Building of the Week: Lyndhurst, Tarrytown, New York
With its impressive three-story turret, graceful ogival arches and soaring Gothic details, this mansion on the Hudson River in Tarrytown, New York seems to be simultaneously gloomy and romantic. Now, considered one of the finest examples of Gothic Revival Architecture in the United States, when the mansion was first constructed in 1838 for William Paulding (one-time mayor of New York) by architect Alexander Jackson Davis, it was referred to as “Paulding’s Folly.” Then, known as “Knoll House,” the home began to draw positive attention as American tastes changed toward the more dramatic.
The Dining Room
A.J. Davis doubled the size of the house and added the large tower for the home’s second owners, George Merritt, in 1864. Merritt renamed the house, “Lyndhurst” for the Linden trees that grew on the park-like expanse of property which still remains. The next owners, The Jay Gould family, used the house as a summer home in the 1880’s.

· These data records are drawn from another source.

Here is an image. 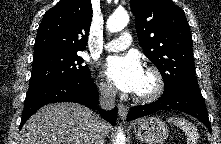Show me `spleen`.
<instances>
[{"label": "spleen", "instance_id": "3e777b00", "mask_svg": "<svg viewBox=\"0 0 221 144\" xmlns=\"http://www.w3.org/2000/svg\"><path fill=\"white\" fill-rule=\"evenodd\" d=\"M168 122L178 126L185 133L188 144H197L200 136L197 128L190 121L181 117H170Z\"/></svg>", "mask_w": 221, "mask_h": 144}]
</instances>
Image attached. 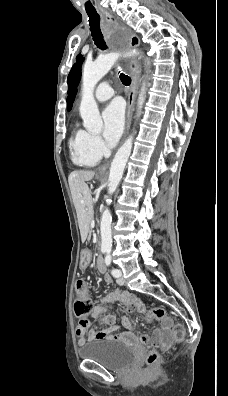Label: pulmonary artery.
<instances>
[{"label":"pulmonary artery","instance_id":"1","mask_svg":"<svg viewBox=\"0 0 228 396\" xmlns=\"http://www.w3.org/2000/svg\"><path fill=\"white\" fill-rule=\"evenodd\" d=\"M115 91L109 82H101L95 90V98L99 102L106 101L113 97Z\"/></svg>","mask_w":228,"mask_h":396}]
</instances>
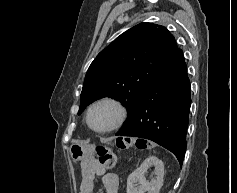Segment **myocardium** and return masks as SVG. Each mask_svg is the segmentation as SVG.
<instances>
[{
	"instance_id": "1",
	"label": "myocardium",
	"mask_w": 237,
	"mask_h": 193,
	"mask_svg": "<svg viewBox=\"0 0 237 193\" xmlns=\"http://www.w3.org/2000/svg\"><path fill=\"white\" fill-rule=\"evenodd\" d=\"M104 104L111 105L112 107L115 108L116 113H117L116 119L112 123V125H110L109 127L104 128V129H97L91 124L90 116H91L92 111L96 107H98L100 105H104ZM126 119H127L126 108L123 106V104L120 101H118L112 97H103V98L96 100L89 106L87 113H86V122H87L88 127L92 131H94L96 133H100V134L111 133V132L119 130L125 124Z\"/></svg>"
}]
</instances>
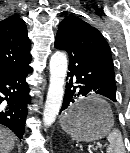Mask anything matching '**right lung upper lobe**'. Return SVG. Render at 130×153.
Instances as JSON below:
<instances>
[{"label": "right lung upper lobe", "mask_w": 130, "mask_h": 153, "mask_svg": "<svg viewBox=\"0 0 130 153\" xmlns=\"http://www.w3.org/2000/svg\"><path fill=\"white\" fill-rule=\"evenodd\" d=\"M30 48L27 28L20 17L9 16L0 21V72L28 66Z\"/></svg>", "instance_id": "cb5924a9"}]
</instances>
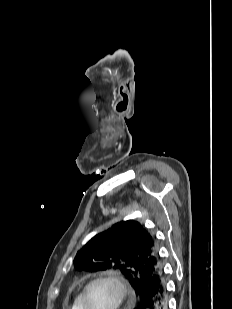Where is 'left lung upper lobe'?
<instances>
[{
	"instance_id": "left-lung-upper-lobe-1",
	"label": "left lung upper lobe",
	"mask_w": 232,
	"mask_h": 309,
	"mask_svg": "<svg viewBox=\"0 0 232 309\" xmlns=\"http://www.w3.org/2000/svg\"><path fill=\"white\" fill-rule=\"evenodd\" d=\"M77 270H119L138 300L151 275L161 268L156 238L137 221H121L95 235L76 255Z\"/></svg>"
}]
</instances>
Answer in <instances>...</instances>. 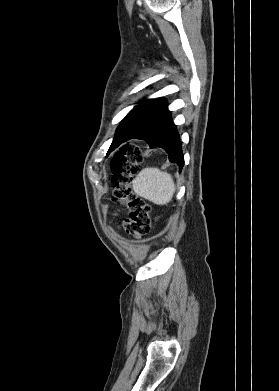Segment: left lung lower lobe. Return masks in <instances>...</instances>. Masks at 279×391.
I'll use <instances>...</instances> for the list:
<instances>
[{"instance_id": "0a47b994", "label": "left lung lower lobe", "mask_w": 279, "mask_h": 391, "mask_svg": "<svg viewBox=\"0 0 279 391\" xmlns=\"http://www.w3.org/2000/svg\"><path fill=\"white\" fill-rule=\"evenodd\" d=\"M129 139L145 140L151 148L160 147L164 149L168 153L169 160L179 166V171L182 170L184 166V158L182 154L180 136L176 126L172 122L170 112L141 133L136 135H126L122 139L121 143Z\"/></svg>"}]
</instances>
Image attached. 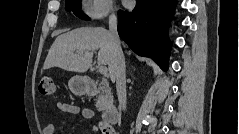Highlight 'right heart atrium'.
Returning <instances> with one entry per match:
<instances>
[{
  "mask_svg": "<svg viewBox=\"0 0 239 134\" xmlns=\"http://www.w3.org/2000/svg\"><path fill=\"white\" fill-rule=\"evenodd\" d=\"M83 9L90 19L101 20L112 14L113 2L111 0H87Z\"/></svg>",
  "mask_w": 239,
  "mask_h": 134,
  "instance_id": "obj_1",
  "label": "right heart atrium"
}]
</instances>
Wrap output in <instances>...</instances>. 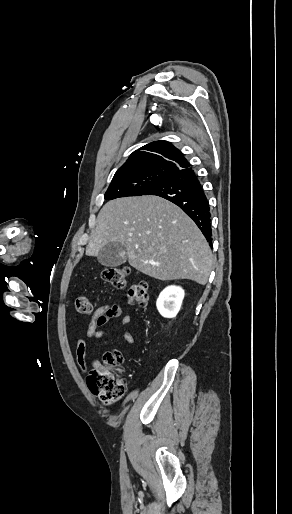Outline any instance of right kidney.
Returning a JSON list of instances; mask_svg holds the SVG:
<instances>
[{
	"label": "right kidney",
	"instance_id": "right-kidney-1",
	"mask_svg": "<svg viewBox=\"0 0 292 514\" xmlns=\"http://www.w3.org/2000/svg\"><path fill=\"white\" fill-rule=\"evenodd\" d=\"M184 290L179 286H168L161 292L157 300V310L164 318L177 316L184 298Z\"/></svg>",
	"mask_w": 292,
	"mask_h": 514
}]
</instances>
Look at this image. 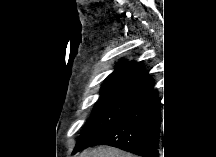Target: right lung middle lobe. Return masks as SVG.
Returning a JSON list of instances; mask_svg holds the SVG:
<instances>
[{
    "label": "right lung middle lobe",
    "mask_w": 216,
    "mask_h": 157,
    "mask_svg": "<svg viewBox=\"0 0 216 157\" xmlns=\"http://www.w3.org/2000/svg\"><path fill=\"white\" fill-rule=\"evenodd\" d=\"M135 93L125 90L100 96L93 108L92 115L84 126L74 151L93 145L96 140L111 130L124 115Z\"/></svg>",
    "instance_id": "obj_1"
}]
</instances>
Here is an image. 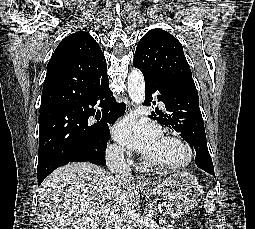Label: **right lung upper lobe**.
<instances>
[{"instance_id": "right-lung-upper-lobe-1", "label": "right lung upper lobe", "mask_w": 255, "mask_h": 229, "mask_svg": "<svg viewBox=\"0 0 255 229\" xmlns=\"http://www.w3.org/2000/svg\"><path fill=\"white\" fill-rule=\"evenodd\" d=\"M106 68L104 54L89 33L78 31L67 36L47 65L40 112L82 100L102 82Z\"/></svg>"}]
</instances>
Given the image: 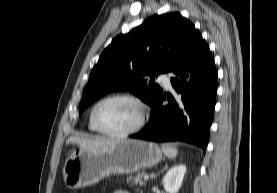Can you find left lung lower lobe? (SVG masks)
<instances>
[{
  "mask_svg": "<svg viewBox=\"0 0 277 193\" xmlns=\"http://www.w3.org/2000/svg\"><path fill=\"white\" fill-rule=\"evenodd\" d=\"M172 72L176 93L164 95L154 105L147 127L131 135L149 141H186L206 150L217 93V72L206 42L199 34L184 58ZM169 104L162 105L163 99Z\"/></svg>",
  "mask_w": 277,
  "mask_h": 193,
  "instance_id": "0a47b994",
  "label": "left lung lower lobe"
}]
</instances>
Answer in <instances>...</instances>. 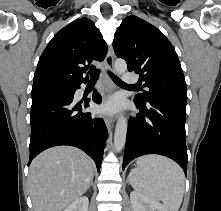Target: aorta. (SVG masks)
Here are the masks:
<instances>
[{
    "label": "aorta",
    "mask_w": 221,
    "mask_h": 211,
    "mask_svg": "<svg viewBox=\"0 0 221 211\" xmlns=\"http://www.w3.org/2000/svg\"><path fill=\"white\" fill-rule=\"evenodd\" d=\"M115 70L118 74H123L127 70V63L123 59H117L114 63ZM127 134V120L121 115L119 116L114 133V147L120 152L125 146Z\"/></svg>",
    "instance_id": "762f6f07"
}]
</instances>
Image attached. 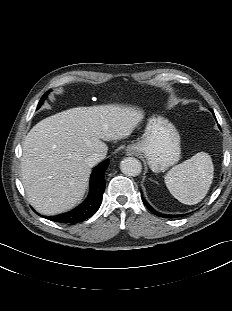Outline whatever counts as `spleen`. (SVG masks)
Listing matches in <instances>:
<instances>
[{"mask_svg": "<svg viewBox=\"0 0 232 311\" xmlns=\"http://www.w3.org/2000/svg\"><path fill=\"white\" fill-rule=\"evenodd\" d=\"M213 174L214 166L210 155L199 152L168 171L165 184L178 201L194 205L208 193Z\"/></svg>", "mask_w": 232, "mask_h": 311, "instance_id": "obj_1", "label": "spleen"}]
</instances>
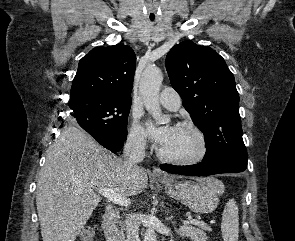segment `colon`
<instances>
[{
	"mask_svg": "<svg viewBox=\"0 0 295 241\" xmlns=\"http://www.w3.org/2000/svg\"><path fill=\"white\" fill-rule=\"evenodd\" d=\"M94 229L91 226L83 228L80 233V241H93Z\"/></svg>",
	"mask_w": 295,
	"mask_h": 241,
	"instance_id": "colon-1",
	"label": "colon"
}]
</instances>
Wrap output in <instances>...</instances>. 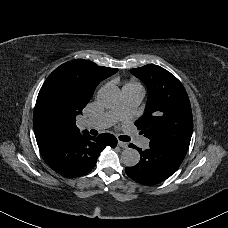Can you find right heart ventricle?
Returning a JSON list of instances; mask_svg holds the SVG:
<instances>
[{
  "label": "right heart ventricle",
  "mask_w": 228,
  "mask_h": 228,
  "mask_svg": "<svg viewBox=\"0 0 228 228\" xmlns=\"http://www.w3.org/2000/svg\"><path fill=\"white\" fill-rule=\"evenodd\" d=\"M135 84L134 79H130L127 82L122 83L118 76H113L110 81V85L117 89L118 96L121 94H126L130 88Z\"/></svg>",
  "instance_id": "right-heart-ventricle-1"
}]
</instances>
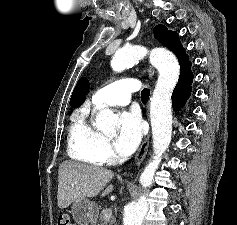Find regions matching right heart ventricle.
Instances as JSON below:
<instances>
[{
    "instance_id": "right-heart-ventricle-1",
    "label": "right heart ventricle",
    "mask_w": 237,
    "mask_h": 225,
    "mask_svg": "<svg viewBox=\"0 0 237 225\" xmlns=\"http://www.w3.org/2000/svg\"><path fill=\"white\" fill-rule=\"evenodd\" d=\"M88 115L86 108L74 115L69 130L68 151L75 160L101 165L103 160L99 155L98 146L103 137L89 122Z\"/></svg>"
}]
</instances>
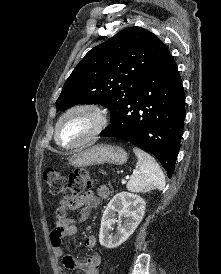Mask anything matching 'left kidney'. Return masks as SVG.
Listing matches in <instances>:
<instances>
[{"instance_id": "1", "label": "left kidney", "mask_w": 221, "mask_h": 274, "mask_svg": "<svg viewBox=\"0 0 221 274\" xmlns=\"http://www.w3.org/2000/svg\"><path fill=\"white\" fill-rule=\"evenodd\" d=\"M145 205V200L136 194H116L103 212L99 232L100 244L107 249H113L124 243L142 221ZM115 223L118 224V228L113 235L110 231Z\"/></svg>"}]
</instances>
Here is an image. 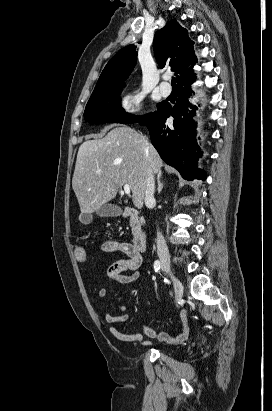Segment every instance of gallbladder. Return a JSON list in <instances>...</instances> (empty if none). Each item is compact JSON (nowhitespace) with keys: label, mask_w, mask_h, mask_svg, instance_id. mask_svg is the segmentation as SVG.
Instances as JSON below:
<instances>
[{"label":"gallbladder","mask_w":272,"mask_h":411,"mask_svg":"<svg viewBox=\"0 0 272 411\" xmlns=\"http://www.w3.org/2000/svg\"><path fill=\"white\" fill-rule=\"evenodd\" d=\"M96 214L100 217H117L122 214V209L117 205L106 203L96 210ZM80 222L86 225L89 224L91 222L90 215L82 214Z\"/></svg>","instance_id":"obj_1"}]
</instances>
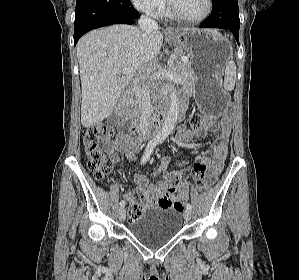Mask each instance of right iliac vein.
Segmentation results:
<instances>
[{
  "label": "right iliac vein",
  "instance_id": "63e3f726",
  "mask_svg": "<svg viewBox=\"0 0 299 280\" xmlns=\"http://www.w3.org/2000/svg\"><path fill=\"white\" fill-rule=\"evenodd\" d=\"M118 216H119L120 221H124L125 220V218H126V211H125L124 207H121L119 209Z\"/></svg>",
  "mask_w": 299,
  "mask_h": 280
}]
</instances>
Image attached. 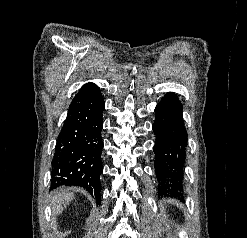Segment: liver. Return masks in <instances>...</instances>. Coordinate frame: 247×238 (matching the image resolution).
Here are the masks:
<instances>
[{"label":"liver","instance_id":"1","mask_svg":"<svg viewBox=\"0 0 247 238\" xmlns=\"http://www.w3.org/2000/svg\"><path fill=\"white\" fill-rule=\"evenodd\" d=\"M74 199V194L71 189H58L54 191L51 198L53 215H59L64 208Z\"/></svg>","mask_w":247,"mask_h":238}]
</instances>
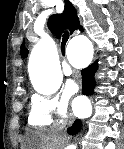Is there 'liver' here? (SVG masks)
I'll return each mask as SVG.
<instances>
[{
	"mask_svg": "<svg viewBox=\"0 0 124 149\" xmlns=\"http://www.w3.org/2000/svg\"><path fill=\"white\" fill-rule=\"evenodd\" d=\"M26 143L30 149H59L64 140L54 131L39 130L28 135Z\"/></svg>",
	"mask_w": 124,
	"mask_h": 149,
	"instance_id": "6515ba94",
	"label": "liver"
}]
</instances>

The interior of the house maintains the style of the Gothic Revival façade, focusing on vaults, arches and intimate spaces befitting the time period it emulates. Deep-colored rich woods, stained glass, exceptional plastering, and intricate stonework define the mansion’s interior. Unlike many of the mansions along the Hudson River, Lyndhurst was designed to be romantic more so than overpowering. Curiously, when all of the past owners vacated the house, they left behind their furnishings and art. Today, Lyndhurst proudly showcases this multi-family, multi-generational collection of grand and sumptuous décor.
One of Jay Gould’s daughters, Anna, Duchess of Talleyrand-Perigord, maintained Lyndhurst until her death in 1961 at which time the house and its sixty-seven acres were given to the National Trust to preserve. This historic site is now open to the public for tours as well as private events.